— Task to complete —
Beginning with the first line, please repeat the entries exactly and end on the line that contains "一方で、制度の対象になりそうだからといって、".

[Opening Records shown section]

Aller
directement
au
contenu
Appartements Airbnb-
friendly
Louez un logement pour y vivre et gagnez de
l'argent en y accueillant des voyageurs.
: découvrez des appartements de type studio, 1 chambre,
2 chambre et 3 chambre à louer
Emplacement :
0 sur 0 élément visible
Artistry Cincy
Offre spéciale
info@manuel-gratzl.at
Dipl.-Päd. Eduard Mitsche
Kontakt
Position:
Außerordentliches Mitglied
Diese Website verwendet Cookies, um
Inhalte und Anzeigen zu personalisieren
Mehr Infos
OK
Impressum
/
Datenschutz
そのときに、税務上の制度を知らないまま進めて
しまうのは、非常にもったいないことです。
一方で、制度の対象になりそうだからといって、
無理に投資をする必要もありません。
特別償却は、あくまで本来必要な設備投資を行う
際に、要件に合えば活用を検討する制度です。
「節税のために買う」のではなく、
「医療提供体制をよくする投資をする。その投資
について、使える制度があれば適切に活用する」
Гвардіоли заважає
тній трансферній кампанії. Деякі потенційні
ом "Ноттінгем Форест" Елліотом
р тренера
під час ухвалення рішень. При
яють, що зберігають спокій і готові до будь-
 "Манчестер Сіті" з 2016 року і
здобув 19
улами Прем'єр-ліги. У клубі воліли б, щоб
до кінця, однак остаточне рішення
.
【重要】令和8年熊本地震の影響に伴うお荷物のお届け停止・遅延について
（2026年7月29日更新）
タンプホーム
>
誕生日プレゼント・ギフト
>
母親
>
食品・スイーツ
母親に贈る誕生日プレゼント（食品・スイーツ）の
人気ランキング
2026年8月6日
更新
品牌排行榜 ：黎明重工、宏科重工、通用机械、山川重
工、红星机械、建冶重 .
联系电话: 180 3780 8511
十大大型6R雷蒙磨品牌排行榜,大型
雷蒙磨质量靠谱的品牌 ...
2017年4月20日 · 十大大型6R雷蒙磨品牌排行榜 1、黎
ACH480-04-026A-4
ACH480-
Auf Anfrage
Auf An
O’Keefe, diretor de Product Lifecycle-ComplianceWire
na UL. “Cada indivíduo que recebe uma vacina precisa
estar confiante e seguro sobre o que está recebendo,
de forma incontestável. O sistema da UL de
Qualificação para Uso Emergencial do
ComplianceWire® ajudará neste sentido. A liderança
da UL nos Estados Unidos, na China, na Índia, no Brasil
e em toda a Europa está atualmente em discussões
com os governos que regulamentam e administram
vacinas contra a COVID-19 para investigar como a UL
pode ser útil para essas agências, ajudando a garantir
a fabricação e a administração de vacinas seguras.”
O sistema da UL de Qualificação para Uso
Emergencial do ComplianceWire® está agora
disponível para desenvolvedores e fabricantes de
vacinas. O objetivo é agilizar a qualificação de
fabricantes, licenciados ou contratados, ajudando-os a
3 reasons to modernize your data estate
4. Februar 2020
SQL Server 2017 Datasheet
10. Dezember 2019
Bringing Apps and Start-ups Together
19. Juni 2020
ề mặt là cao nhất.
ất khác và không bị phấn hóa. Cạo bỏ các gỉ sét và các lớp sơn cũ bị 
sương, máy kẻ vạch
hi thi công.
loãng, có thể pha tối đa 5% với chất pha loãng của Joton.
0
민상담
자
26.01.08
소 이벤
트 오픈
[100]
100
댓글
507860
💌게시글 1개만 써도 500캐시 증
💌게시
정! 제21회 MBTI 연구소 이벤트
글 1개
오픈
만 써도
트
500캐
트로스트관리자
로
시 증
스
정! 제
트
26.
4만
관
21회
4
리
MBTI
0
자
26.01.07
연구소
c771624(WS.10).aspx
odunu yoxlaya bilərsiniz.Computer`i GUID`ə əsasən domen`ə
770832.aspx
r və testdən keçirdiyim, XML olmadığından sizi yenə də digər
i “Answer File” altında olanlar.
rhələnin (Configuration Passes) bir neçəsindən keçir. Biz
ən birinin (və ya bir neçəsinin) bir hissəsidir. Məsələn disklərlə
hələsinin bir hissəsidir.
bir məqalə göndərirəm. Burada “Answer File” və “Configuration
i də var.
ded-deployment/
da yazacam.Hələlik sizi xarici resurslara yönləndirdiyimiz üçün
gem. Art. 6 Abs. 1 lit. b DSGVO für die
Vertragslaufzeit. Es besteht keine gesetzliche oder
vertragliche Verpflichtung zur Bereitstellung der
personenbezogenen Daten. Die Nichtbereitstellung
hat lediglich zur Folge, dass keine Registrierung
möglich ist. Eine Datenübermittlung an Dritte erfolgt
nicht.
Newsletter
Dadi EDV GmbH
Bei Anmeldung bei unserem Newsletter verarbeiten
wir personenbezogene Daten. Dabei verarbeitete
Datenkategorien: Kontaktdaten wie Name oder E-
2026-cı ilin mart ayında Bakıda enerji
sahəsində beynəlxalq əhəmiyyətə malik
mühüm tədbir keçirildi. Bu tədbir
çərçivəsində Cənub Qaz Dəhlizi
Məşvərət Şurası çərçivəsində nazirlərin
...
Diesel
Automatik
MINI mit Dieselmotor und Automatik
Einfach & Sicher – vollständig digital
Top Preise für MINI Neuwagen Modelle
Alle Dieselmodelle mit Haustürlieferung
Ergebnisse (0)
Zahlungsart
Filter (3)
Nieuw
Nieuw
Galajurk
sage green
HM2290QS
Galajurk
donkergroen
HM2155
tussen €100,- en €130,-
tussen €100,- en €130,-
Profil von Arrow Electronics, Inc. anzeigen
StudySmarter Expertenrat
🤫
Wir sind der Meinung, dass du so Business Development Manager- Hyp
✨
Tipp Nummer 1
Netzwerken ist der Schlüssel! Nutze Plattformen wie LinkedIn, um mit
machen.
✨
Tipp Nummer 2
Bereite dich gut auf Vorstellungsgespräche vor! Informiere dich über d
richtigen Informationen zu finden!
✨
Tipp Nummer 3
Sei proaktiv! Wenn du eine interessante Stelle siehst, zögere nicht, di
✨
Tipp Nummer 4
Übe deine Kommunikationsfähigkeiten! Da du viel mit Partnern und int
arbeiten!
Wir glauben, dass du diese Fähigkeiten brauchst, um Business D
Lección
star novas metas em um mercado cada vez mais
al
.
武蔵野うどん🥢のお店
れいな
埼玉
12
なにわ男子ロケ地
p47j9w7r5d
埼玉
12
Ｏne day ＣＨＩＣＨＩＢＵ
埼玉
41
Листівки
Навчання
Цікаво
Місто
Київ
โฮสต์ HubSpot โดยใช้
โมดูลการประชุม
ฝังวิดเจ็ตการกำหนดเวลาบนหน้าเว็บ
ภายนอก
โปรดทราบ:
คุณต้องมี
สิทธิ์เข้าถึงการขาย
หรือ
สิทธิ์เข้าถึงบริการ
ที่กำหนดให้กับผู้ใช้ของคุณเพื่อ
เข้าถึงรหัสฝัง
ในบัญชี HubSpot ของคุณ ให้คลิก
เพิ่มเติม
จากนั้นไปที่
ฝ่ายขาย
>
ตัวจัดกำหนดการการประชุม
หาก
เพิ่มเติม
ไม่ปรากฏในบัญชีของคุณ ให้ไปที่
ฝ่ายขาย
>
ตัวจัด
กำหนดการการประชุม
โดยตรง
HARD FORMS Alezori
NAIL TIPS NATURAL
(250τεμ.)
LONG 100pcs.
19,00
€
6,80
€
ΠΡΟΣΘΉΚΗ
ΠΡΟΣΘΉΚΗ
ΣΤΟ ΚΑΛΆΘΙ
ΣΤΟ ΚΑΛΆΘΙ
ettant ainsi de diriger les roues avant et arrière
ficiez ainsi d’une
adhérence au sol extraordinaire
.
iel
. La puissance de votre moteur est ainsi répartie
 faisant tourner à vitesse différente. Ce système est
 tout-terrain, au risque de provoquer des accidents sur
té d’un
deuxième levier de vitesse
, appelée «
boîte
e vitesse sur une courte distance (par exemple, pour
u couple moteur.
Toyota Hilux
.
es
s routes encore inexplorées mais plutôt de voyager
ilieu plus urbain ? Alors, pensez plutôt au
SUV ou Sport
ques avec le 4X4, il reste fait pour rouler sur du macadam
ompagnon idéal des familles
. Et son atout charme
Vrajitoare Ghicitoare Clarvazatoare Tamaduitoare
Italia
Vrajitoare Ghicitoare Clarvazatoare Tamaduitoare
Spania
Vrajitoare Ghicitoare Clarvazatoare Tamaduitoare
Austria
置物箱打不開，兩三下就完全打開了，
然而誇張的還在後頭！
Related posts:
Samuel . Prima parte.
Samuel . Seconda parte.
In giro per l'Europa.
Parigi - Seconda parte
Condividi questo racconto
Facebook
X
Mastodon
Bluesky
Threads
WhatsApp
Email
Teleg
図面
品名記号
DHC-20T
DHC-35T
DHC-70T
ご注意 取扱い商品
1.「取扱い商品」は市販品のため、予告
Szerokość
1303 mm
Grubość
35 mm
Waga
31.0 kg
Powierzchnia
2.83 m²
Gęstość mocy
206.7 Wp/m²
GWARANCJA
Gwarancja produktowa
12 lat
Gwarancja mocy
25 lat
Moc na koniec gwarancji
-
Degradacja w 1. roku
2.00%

[Closing Records shown section]

— Result —
Aller
directement
au
contenu
Appartements Airbnb-
friendly
Louez un logement pour y vivre et gagnez de
l'argent en y accueillant des voyageurs.
: découvrez des appartements de type studio, 1 chambre,
2 chambre et 3 chambre à louer
Emplacement :
0 sur 0 élément visible
Artistry Cincy
Offre spéciale
info@manuel-gratzl.at
Dipl.-Päd. Eduard Mitsche
Kontakt
Position:
Außerordentliches Mitglied
Diese Website verwendet Cookies, um
Inhalte und Anzeigen zu personalisieren
Mehr Infos
OK
Impressum
/
Datenschutz
そのときに、税務上の制度を知らないまま進めて
しまうのは、非常にもったいないことです。
一方で、制度の対象になりそうだからといって、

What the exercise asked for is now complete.